O Comitê Nacional para Refugiados, órgão do Ministério da Justiça, indeferiu o pedido de asilo político feito pelo italiano Césare Battisti, abrindo caminho para que o Supremo Tribunal Federal examine o pedido de extradição feito pela Itália. Se for entregue à Justiça italiana, Battisti estará sujeito à pena de prisão perpétua a que foi condenado pela prática de quatro homicídios na década de 70. Nos anos 80 ele chegou a ser preso e fugiu, escondendo-se no México e depois na França, até que as autoridades francesas decidiram entregá-lo à Itália, o que o levou a se evadir e reaparecer no Brasil, onde foi preso no começo de 2007.
Para evitar a entrega às autoridades italianas, Battisti pediu asilo argumentando que os homicídios de sua autoria não foram crimes comuns e, por isso, estaria ao abrigo da Constituição Federal do Brasil que proíbe a extradição de perseguidos por motivos políticos. O Poder Executivo, ao não atribuir a Battisti a condição de asilado, entendeu que ele é criminoso comum, não merecendo a proteção brasileira. Essa decisão foi alinhada com aquela exarada apela Corte Européia dos Direitos Humanos, a quem Battisti havia recorrido quando estava na França. A Corte Européia afirmou que o julgamento feito na Itália havia respeitado os direitos fundamentais de Battisti. Agora, se espera a decisão da Justiça brasileira que decidirá se a Justiça italiana, ao processar e condenar Battisti, observou do devido processo legal e se os homicídios devem ser classificados como crimes políticos ou comuns.
A distinção entre crime comum e crime político apresenta grande dificuldade teórica e os resultados práticos das decisões classificatórias sempre desagradam alguém. As posições ideológicas nesse tema vão desde os pacifistas de cunho moral que apregoam o oferecimento da outra face ao agressor, até o extremo oposto, no qual a idéia prevalente é a de que a atuação política é violenta por natureza e, com isso, toda a violência tem conotação política. A realpolitik contenta-se com o reconhecimento de que os violentos vitoriosos são heróis e os derrotados são criminosos. Assim, quem consegue tomar o poder pela força e nele se manter é herói revolucionário; quem tenta e falha, é um traidor da pátria, inimigo do povo, criminoso que deve expiar a culpa.

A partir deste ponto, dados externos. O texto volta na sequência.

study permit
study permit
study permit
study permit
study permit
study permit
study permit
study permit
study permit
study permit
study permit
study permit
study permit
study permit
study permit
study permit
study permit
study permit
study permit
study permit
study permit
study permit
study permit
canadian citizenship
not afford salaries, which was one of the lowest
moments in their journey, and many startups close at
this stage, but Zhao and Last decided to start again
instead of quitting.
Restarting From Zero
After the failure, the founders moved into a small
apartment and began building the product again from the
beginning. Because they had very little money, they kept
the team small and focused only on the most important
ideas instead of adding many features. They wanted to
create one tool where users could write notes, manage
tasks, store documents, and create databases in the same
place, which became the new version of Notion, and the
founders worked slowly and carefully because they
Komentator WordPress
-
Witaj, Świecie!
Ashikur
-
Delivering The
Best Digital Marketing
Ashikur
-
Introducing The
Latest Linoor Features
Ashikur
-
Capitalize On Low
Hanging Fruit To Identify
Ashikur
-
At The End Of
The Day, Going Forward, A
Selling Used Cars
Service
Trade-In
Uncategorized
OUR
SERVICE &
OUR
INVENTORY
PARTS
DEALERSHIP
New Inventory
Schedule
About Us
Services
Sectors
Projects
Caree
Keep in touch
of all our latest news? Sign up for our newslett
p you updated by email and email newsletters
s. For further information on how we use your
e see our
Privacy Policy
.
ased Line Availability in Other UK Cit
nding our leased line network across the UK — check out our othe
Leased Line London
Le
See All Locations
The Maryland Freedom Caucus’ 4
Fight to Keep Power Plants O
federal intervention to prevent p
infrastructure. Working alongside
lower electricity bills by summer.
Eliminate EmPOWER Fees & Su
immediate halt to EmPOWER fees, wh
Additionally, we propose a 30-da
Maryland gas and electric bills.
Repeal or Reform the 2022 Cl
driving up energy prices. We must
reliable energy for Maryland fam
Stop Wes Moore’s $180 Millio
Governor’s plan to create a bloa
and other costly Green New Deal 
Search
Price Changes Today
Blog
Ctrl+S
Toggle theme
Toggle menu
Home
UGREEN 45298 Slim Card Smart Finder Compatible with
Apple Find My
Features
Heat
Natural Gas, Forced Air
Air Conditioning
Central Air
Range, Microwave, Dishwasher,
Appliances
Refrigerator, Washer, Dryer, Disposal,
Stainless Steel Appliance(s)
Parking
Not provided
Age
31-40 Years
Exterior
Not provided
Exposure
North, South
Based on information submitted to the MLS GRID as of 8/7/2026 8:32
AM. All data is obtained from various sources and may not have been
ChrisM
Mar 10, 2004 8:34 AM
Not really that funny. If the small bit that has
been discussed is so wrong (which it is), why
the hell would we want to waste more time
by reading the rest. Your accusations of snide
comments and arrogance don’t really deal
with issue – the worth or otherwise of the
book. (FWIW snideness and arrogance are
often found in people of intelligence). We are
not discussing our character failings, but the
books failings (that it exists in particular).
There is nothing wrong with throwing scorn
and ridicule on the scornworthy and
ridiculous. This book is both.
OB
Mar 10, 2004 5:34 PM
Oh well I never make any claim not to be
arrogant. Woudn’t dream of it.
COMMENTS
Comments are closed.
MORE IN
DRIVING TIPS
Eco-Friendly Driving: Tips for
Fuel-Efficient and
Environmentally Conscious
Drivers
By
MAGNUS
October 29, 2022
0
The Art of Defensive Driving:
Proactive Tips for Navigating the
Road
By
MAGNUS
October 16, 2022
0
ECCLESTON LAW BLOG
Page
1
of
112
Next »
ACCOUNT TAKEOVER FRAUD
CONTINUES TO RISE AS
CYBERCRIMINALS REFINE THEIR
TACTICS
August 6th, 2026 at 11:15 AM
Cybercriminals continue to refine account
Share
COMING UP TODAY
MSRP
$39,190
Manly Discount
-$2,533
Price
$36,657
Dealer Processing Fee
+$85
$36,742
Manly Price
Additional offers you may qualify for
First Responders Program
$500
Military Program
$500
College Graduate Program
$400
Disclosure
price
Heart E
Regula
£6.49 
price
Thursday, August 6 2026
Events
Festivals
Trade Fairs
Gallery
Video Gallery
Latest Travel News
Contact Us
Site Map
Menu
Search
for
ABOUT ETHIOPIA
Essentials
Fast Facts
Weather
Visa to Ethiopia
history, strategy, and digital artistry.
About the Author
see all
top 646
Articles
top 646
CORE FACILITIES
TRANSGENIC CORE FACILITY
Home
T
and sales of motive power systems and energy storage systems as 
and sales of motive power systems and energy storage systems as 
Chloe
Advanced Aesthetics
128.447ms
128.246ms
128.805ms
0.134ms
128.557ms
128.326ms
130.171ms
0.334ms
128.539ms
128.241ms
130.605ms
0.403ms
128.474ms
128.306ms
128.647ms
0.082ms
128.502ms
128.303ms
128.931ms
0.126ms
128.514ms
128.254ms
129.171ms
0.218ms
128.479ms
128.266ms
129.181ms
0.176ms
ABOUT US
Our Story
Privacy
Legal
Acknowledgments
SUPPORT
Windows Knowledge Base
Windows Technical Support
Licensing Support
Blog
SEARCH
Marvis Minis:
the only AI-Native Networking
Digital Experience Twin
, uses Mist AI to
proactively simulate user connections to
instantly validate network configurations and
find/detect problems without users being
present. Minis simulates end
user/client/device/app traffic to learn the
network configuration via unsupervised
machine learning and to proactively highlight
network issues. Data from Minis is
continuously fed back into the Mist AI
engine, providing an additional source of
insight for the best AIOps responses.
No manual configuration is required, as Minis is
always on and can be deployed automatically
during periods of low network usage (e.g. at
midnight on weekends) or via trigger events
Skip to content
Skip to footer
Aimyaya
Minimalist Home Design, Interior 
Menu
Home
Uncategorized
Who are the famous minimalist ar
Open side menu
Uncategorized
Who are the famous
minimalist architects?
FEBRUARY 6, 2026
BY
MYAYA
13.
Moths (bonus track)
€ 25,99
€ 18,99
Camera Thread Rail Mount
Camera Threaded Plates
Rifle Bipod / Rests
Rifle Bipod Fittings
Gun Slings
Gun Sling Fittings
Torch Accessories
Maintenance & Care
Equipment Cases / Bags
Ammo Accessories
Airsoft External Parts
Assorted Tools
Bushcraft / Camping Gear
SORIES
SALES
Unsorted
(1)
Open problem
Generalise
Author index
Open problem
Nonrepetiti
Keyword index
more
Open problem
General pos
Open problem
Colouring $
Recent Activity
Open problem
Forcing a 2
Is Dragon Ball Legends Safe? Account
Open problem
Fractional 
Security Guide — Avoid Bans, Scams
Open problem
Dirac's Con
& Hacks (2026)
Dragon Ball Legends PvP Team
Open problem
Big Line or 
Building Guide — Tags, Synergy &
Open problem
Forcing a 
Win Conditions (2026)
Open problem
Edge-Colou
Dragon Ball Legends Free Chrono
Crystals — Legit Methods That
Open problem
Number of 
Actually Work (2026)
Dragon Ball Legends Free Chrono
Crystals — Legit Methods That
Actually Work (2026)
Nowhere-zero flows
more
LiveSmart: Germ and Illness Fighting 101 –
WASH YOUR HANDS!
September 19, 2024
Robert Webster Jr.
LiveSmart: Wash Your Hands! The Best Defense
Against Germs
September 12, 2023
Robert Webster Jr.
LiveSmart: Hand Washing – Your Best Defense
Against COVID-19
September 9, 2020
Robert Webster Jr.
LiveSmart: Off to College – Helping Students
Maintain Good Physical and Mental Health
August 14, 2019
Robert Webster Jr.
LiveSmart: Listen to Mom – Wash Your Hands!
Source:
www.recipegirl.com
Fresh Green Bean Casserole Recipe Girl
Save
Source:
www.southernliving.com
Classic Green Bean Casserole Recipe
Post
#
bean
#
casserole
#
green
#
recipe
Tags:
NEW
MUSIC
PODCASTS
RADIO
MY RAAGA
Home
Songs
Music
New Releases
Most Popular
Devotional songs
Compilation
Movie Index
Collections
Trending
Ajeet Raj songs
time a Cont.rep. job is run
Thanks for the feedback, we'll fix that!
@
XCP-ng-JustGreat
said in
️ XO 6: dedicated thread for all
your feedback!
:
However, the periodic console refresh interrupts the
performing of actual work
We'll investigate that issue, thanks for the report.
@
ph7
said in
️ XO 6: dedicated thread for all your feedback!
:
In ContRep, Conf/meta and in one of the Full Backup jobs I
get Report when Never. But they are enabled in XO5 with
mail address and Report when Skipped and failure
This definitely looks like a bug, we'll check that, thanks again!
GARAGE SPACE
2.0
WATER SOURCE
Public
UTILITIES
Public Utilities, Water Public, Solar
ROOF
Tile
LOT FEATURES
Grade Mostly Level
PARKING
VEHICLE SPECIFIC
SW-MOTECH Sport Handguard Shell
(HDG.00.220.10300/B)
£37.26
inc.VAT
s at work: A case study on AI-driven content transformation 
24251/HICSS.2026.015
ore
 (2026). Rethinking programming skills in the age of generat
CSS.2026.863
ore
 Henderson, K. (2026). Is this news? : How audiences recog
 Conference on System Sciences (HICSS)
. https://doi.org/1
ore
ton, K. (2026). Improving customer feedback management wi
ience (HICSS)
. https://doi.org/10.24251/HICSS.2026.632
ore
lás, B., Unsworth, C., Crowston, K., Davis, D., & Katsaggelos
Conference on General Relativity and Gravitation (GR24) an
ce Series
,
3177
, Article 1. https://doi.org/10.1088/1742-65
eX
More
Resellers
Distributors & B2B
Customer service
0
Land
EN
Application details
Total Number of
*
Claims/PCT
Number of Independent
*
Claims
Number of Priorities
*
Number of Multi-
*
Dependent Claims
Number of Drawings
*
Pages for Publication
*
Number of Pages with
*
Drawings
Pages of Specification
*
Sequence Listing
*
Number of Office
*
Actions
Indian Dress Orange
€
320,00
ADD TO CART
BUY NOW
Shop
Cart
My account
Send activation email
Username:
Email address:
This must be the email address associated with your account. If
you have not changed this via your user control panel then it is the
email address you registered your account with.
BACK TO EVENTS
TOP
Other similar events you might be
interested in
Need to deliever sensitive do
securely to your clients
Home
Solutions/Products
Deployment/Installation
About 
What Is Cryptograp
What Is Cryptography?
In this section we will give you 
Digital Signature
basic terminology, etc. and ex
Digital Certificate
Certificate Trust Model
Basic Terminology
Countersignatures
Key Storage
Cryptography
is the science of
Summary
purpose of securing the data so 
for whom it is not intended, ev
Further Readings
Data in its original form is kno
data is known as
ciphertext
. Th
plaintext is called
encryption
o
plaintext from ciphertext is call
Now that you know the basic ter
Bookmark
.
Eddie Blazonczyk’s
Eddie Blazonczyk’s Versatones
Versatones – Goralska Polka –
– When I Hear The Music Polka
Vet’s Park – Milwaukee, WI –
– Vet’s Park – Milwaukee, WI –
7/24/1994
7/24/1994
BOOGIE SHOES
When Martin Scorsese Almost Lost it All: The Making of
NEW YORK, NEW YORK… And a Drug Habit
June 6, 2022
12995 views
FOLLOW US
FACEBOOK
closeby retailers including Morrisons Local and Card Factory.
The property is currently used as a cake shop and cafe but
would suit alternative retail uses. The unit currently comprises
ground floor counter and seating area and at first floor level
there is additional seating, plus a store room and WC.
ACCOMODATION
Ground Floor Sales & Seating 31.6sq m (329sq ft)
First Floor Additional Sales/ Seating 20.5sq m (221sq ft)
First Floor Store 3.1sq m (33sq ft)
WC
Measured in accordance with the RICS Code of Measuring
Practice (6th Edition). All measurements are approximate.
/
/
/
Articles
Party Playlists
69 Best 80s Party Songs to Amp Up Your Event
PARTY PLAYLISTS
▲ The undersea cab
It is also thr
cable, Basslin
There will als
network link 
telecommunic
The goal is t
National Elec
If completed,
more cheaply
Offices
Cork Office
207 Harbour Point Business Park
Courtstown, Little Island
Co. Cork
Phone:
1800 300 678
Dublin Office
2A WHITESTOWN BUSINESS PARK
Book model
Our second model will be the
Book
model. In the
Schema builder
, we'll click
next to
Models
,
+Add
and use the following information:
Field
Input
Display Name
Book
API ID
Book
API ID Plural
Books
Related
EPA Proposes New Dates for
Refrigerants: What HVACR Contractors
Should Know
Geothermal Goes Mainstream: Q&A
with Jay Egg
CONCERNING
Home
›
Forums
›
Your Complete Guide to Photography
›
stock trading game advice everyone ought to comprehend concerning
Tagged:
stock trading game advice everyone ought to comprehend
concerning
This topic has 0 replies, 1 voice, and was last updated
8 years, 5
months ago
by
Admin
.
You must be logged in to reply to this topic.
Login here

Talvez um dos critérios para iniciar o raciocínio seja o ambiente no qual se dá a ação violenta com objetivo político. Nas democracias há espaço para a divergência e todos os agrupamentos partidários podem submeter suas idéias ao julgamento da coletividade durante o processo eleitoral. Nas tiranias não há espaço para o dissenso e não ocorre alternância pacífica no exercício do poder. A reprovação moral à violência como meio de ação política num e noutro ambiente não deve ser igual. A rigor, numa democracia que propicia condições para que todas as matizes ideológicas exponham seus projetos e façam proselitismo, nenhuma forma de violência com intenção política deve moralmente ser admitida. A violência, nas democracias, é puro terrorismo daqueles que não têm votos, mas espalham muito sangue.
Há juízos morais que encontram expressão jurídica, isto é, são apresentados como leis reguladoras da vida social. O repúdio à violência como meio de ação política está manifestado juridicamente no Tratado de Extradição do Mercosul que assevera não ter natureza política a violência praticada contra pessoas com o uso de explosivos de qualquer gênero e armas de fogo. A decisão denegatória do asilo político a Césare Battisti entrou em sintonia com os imperativos morais e jurídicos da democracia, afastando-se dos mitológicos cavaleiros andantes híbridos de Robin Hood, Che Guevara e Dom Quixote que habitam o imaginário latino-americano.
Friedmann Wendpap é juiz federal e professor de Direito da UTP.